I'm not sure if this will answer your question but I thought I'd give it a shot nonetheless!

So I take it you're familiar with Noether's Theorem: If there exists a symmetry of the mechanical system that leaves the mechanical properties unchanged, then Noether's Theorem says that there also exists a conserved quantity of any such system.

Okay, let's look at an example! (I'm also going to presume you've encountered Langrangian and Hamiltonian mechanics). Consider the Hamiltonian of a system of N-particles, all interacting:

$H = \sum_{i=1}^N \frac {1} {2m_i}p_i^2 + U(q_1,...,q_N)$.

Here $t$ does not appear explicitly in $H$

$H = H(q_i,p_i) \Longrightarrow H(t+\Delta t) = H(t)$

So now the time translation $t+\Delta t$ is related to a conservative quantity, which is $H$. To check if the quantity is conserved we take the time derivative of $H$:

$\frac {dH} {dt} = \frac {\partial H} {\partial q_i}\dot{q_i} + \frac {\partial H} {\partial p_i}\dot{p_i} + \frac {\partial H} {\partial t}$.

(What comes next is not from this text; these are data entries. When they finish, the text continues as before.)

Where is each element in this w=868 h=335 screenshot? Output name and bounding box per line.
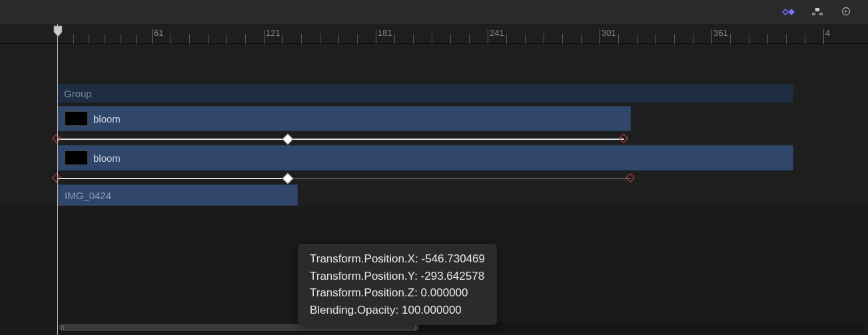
timeline-tracks: Group bloom bloom (0, 44, 868, 206)
ruler-minor-tick (655, 34, 656, 44)
ruler-minor-tick (226, 34, 227, 44)
clip-bloom-2[interactable]: bloom (57, 145, 793, 170)
ruler-label: 301 (602, 28, 616, 38)
ruler-minor-tick (320, 34, 320, 44)
playhead-line[interactable] (57, 24, 58, 335)
ruler-minor-tick (749, 34, 749, 44)
keyframe[interactable] (620, 135, 628, 143)
ruler-label: 361 (713, 28, 728, 38)
ruler-minor-tick (394, 34, 395, 44)
tooltip-row: Transform.Position.X: -546.730469 (310, 250, 485, 268)
ruler-tick (376, 29, 376, 44)
track-bloom-2: bloom (57, 145, 868, 170)
ruler-minor-tick (301, 34, 302, 44)
ruler-minor-tick (525, 34, 526, 44)
ruler-tick (600, 29, 600, 44)
ruler-minor-tick (693, 34, 693, 44)
ruler-minor-tick (208, 34, 209, 44)
ruler-minor-tick (105, 34, 105, 44)
keyframe-curve-dim (288, 178, 631, 179)
ruler-label: 241 (490, 28, 504, 38)
ruler-minor-tick (189, 34, 190, 44)
keyframe-curve (57, 178, 288, 179)
ruler-minor-tick (357, 34, 358, 44)
track-img: IMG_0424 (57, 184, 868, 206)
ruler-minor-tick (432, 34, 432, 44)
keyframe-lane-2[interactable] (57, 172, 868, 184)
ruler-minor-tick (413, 34, 414, 44)
ruler-minor-tick (338, 34, 339, 44)
timeline-toolbar (0, 0, 868, 24)
ruler-minor-tick (562, 34, 563, 44)
ruler-label: 121 (266, 28, 280, 38)
svg-rect-0 (815, 8, 819, 11)
keyframe-tool-button[interactable] (780, 4, 796, 20)
scrollbar-grip-left-icon (61, 325, 62, 330)
ruler-minor-tick (245, 34, 246, 44)
ruler-minor-tick (121, 34, 121, 44)
ruler-minor-tick (450, 34, 451, 44)
ruler-label: 181 (378, 28, 392, 38)
ruler-label: 61 (154, 28, 163, 38)
timeline: 611211812413013614 Group bloom (0, 24, 868, 206)
track-bloom-1: bloom (57, 106, 868, 131)
keyframe-selected[interactable] (284, 174, 292, 182)
clip-img-0424[interactable]: IMG_0424 (57, 184, 298, 206)
tooltip-row: Transform.Position.Z: 0.000000 (310, 284, 485, 302)
markers-tool-button[interactable] (809, 4, 825, 20)
clip-group[interactable]: Group (57, 84, 793, 103)
clip-label: bloom (93, 113, 121, 125)
ruler-tick (264, 29, 264, 44)
svg-rect-1 (812, 13, 815, 15)
ruler-minor-tick (506, 34, 507, 44)
ruler-minor-tick (674, 34, 675, 44)
keyframe-lane-1[interactable] (57, 133, 868, 145)
ruler-minor-tick (73, 34, 74, 44)
keyframe-curve (57, 139, 624, 140)
clip-label: IMG_0424 (65, 190, 111, 201)
keyframe-tooltip: Transform.Position.X: -546.730469 Transf… (298, 244, 497, 325)
ruler-label: 4 (825, 28, 830, 38)
timeline-ruler[interactable]: 611211812413013614 (0, 24, 868, 44)
ruler-minor-tick (544, 34, 544, 44)
svg-rect-2 (819, 13, 823, 15)
ruler-minor-tick (786, 34, 787, 44)
ruler-minor-tick (469, 34, 470, 44)
ruler-minor-tick (581, 34, 582, 44)
ruler-tick (823, 29, 824, 44)
ruler-minor-tick (282, 34, 283, 44)
clip-thumbnail (65, 111, 88, 126)
ruler-minor-tick (171, 34, 171, 44)
playhead-marker[interactable] (53, 25, 63, 40)
ruler-minor-tick (89, 34, 89, 44)
track-group: Group (57, 84, 868, 104)
ruler-minor-tick (136, 34, 137, 44)
clip-label: Group (64, 88, 92, 99)
keyframe[interactable] (284, 135, 292, 143)
ruler-minor-tick (637, 34, 638, 44)
ruler-minor-tick (618, 34, 619, 44)
tooltip-row: Blending.Opacity: 100.000000 (310, 302, 485, 319)
clip-thumbnail (65, 151, 88, 165)
ruler-tick (711, 29, 712, 44)
clip-label: bloom (93, 153, 121, 164)
ruler-minor-tick (805, 34, 805, 44)
ruler-tick (488, 29, 488, 44)
preview-play-button[interactable] (839, 4, 855, 20)
ruler-minor-tick (730, 34, 731, 44)
clip-bloom-1[interactable]: bloom (57, 106, 631, 131)
keyframe[interactable] (627, 174, 635, 182)
ruler-tick (152, 29, 153, 44)
tooltip-row: Transform.Position.Y: -293.642578 (310, 268, 485, 285)
scrollbar-grip-right-icon (415, 325, 416, 330)
ruler-minor-tick (767, 34, 768, 44)
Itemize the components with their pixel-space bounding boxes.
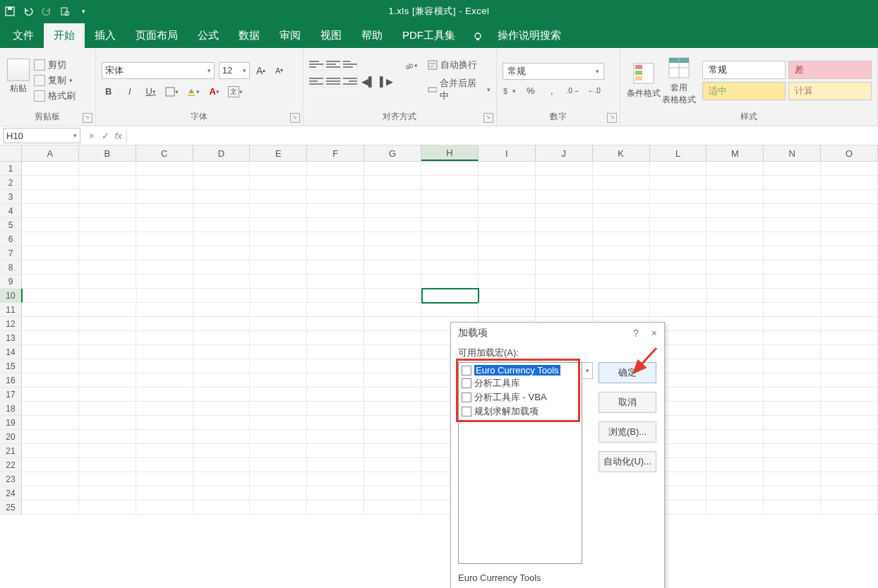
cell-O17[interactable] xyxy=(821,388,878,402)
cancel-button[interactable]: 取消 xyxy=(599,392,656,413)
col-header-I[interactable]: I xyxy=(479,145,536,161)
cell-A6[interactable] xyxy=(22,232,79,246)
row-header-10[interactable]: 10 xyxy=(0,289,23,303)
cell-B23[interactable] xyxy=(79,472,136,486)
dialog-help-icon[interactable]: ? xyxy=(633,328,639,339)
format-as-table-button[interactable]: 套用 表格格式 xyxy=(661,55,697,106)
cell-O25[interactable] xyxy=(821,500,878,515)
font-color-button[interactable]: A▾ xyxy=(208,85,222,99)
cell-A10[interactable] xyxy=(23,289,80,303)
cell-G4[interactable] xyxy=(364,204,421,218)
cell-K1[interactable] xyxy=(593,162,650,176)
cell-J6[interactable] xyxy=(536,232,593,246)
cell-B13[interactable] xyxy=(79,331,136,345)
cell-G13[interactable] xyxy=(364,331,421,345)
cell-F19[interactable] xyxy=(307,416,364,430)
cell-B15[interactable] xyxy=(79,359,136,373)
cell-N17[interactable] xyxy=(764,388,821,402)
cell-B4[interactable] xyxy=(79,204,136,218)
cell-F5[interactable] xyxy=(307,218,364,232)
number-launcher-icon[interactable]: ↘ xyxy=(607,113,617,123)
cell-I9[interactable] xyxy=(479,275,536,289)
col-header-K[interactable]: K xyxy=(593,145,650,161)
cell-K2[interactable] xyxy=(593,176,650,190)
addin-checkbox-0[interactable] xyxy=(462,366,471,376)
automation-button[interactable]: 自动化(U)... xyxy=(599,451,656,472)
dialog-titlebar[interactable]: 加载项 ? × xyxy=(451,323,664,344)
cell-A24[interactable] xyxy=(22,486,79,500)
cell-D8[interactable] xyxy=(193,260,251,275)
merge-center-button[interactable]: 合并后居中▾ xyxy=(428,77,491,102)
cell-G5[interactable] xyxy=(364,218,421,232)
cell-D24[interactable] xyxy=(193,486,251,500)
col-header-M[interactable]: M xyxy=(706,145,764,161)
cell-D25[interactable] xyxy=(193,500,251,515)
cell-M17[interactable] xyxy=(706,388,764,402)
cell-I11[interactable] xyxy=(479,303,536,317)
cell-M16[interactable] xyxy=(706,373,764,388)
cell-C1[interactable] xyxy=(136,162,193,176)
cell-C4[interactable] xyxy=(136,204,193,218)
cell-O19[interactable] xyxy=(821,416,878,430)
cell-style-neutral[interactable]: 适中 xyxy=(702,82,786,100)
cell-K9[interactable] xyxy=(593,275,650,289)
worksheet-grid[interactable]: ABCDEFGHIJKLMNO 123456789101112131415161… xyxy=(0,145,878,515)
cell-N24[interactable] xyxy=(764,486,821,500)
cell-E5[interactable] xyxy=(250,218,307,232)
cell-K10[interactable] xyxy=(593,289,650,303)
tab-formulas[interactable]: 公式 xyxy=(188,23,229,48)
cell-N20[interactable] xyxy=(764,430,821,444)
cell-M6[interactable] xyxy=(706,232,764,246)
addin-checkbox-2[interactable] xyxy=(462,392,471,402)
cell-N11[interactable] xyxy=(764,303,821,317)
cell-H7[interactable] xyxy=(421,246,479,260)
cell-O10[interactable] xyxy=(821,289,878,303)
cell-E18[interactable] xyxy=(250,402,307,416)
col-header-H[interactable]: H xyxy=(421,145,479,161)
cell-B6[interactable] xyxy=(79,232,136,246)
cell-B24[interactable] xyxy=(79,486,136,500)
cell-C16[interactable] xyxy=(136,373,193,388)
cell-A3[interactable] xyxy=(22,190,79,204)
cell-E19[interactable] xyxy=(250,416,307,430)
row-header-3[interactable]: 3 xyxy=(0,190,22,204)
col-header-F[interactable]: F xyxy=(307,145,364,161)
cell-F21[interactable] xyxy=(307,444,364,458)
font-size-combo[interactable]: 12▾ xyxy=(219,62,250,79)
comma-format-button[interactable]: , xyxy=(545,84,559,98)
cell-K3[interactable] xyxy=(593,190,650,204)
cell-G3[interactable] xyxy=(364,190,421,204)
cell-J3[interactable] xyxy=(536,190,593,204)
cell-J7[interactable] xyxy=(536,246,593,260)
formula-input[interactable] xyxy=(126,128,878,143)
cell-N3[interactable] xyxy=(764,190,821,204)
orientation-button[interactable]: ab▾ xyxy=(404,59,418,73)
cell-M22[interactable] xyxy=(706,458,764,472)
row-header-11[interactable]: 11 xyxy=(0,303,22,317)
percent-format-button[interactable]: % xyxy=(524,84,538,98)
cell-A12[interactable] xyxy=(22,317,79,331)
paste-button[interactable]: 粘贴 xyxy=(6,59,31,102)
cell-I10[interactable] xyxy=(479,289,536,303)
format-painter-button[interactable]: 格式刷 xyxy=(34,90,76,102)
tab-file[interactable]: 文件 xyxy=(3,23,44,48)
cell-E11[interactable] xyxy=(250,303,307,317)
save-icon[interactable] xyxy=(4,6,16,17)
cell-D9[interactable] xyxy=(193,275,251,289)
font-launcher-icon[interactable]: ↘ xyxy=(290,113,300,123)
cell-E4[interactable] xyxy=(250,204,307,218)
cell-E1[interactable] xyxy=(250,162,307,176)
addin-item-1[interactable]: 分析工具库 xyxy=(460,376,580,390)
cell-O15[interactable] xyxy=(821,359,878,373)
cell-G16[interactable] xyxy=(364,373,421,388)
cell-D23[interactable] xyxy=(193,472,251,486)
cell-D3[interactable] xyxy=(193,190,251,204)
increase-decimal-button[interactable]: .0→ xyxy=(566,84,580,98)
row-header-14[interactable]: 14 xyxy=(0,345,22,359)
cell-I5[interactable] xyxy=(479,218,536,232)
addin-item-3[interactable]: 规划求解加载项 xyxy=(460,404,580,419)
cell-A21[interactable] xyxy=(22,444,79,458)
cell-G25[interactable] xyxy=(364,500,421,515)
cell-J10[interactable] xyxy=(536,289,593,303)
underline-button[interactable]: U▾ xyxy=(144,85,158,99)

Because there is no explicit dependence on $t$, $\frac {\partial H} {\partial t}=0$. So we are left with:

$\frac {dH} {dt} = \frac {\partial H} {\partial q_i}\frac {\partial H} {\partial p_i} - \frac {\partial H} {\partial p_i}\frac {\partial H} {\partial q_i}$ $=0$

The Hamiltonian is the conserved quantity associated with the time translation so therefore we can say that the energy conservation and the invariance of the system under time translation are linked. Hope that helps!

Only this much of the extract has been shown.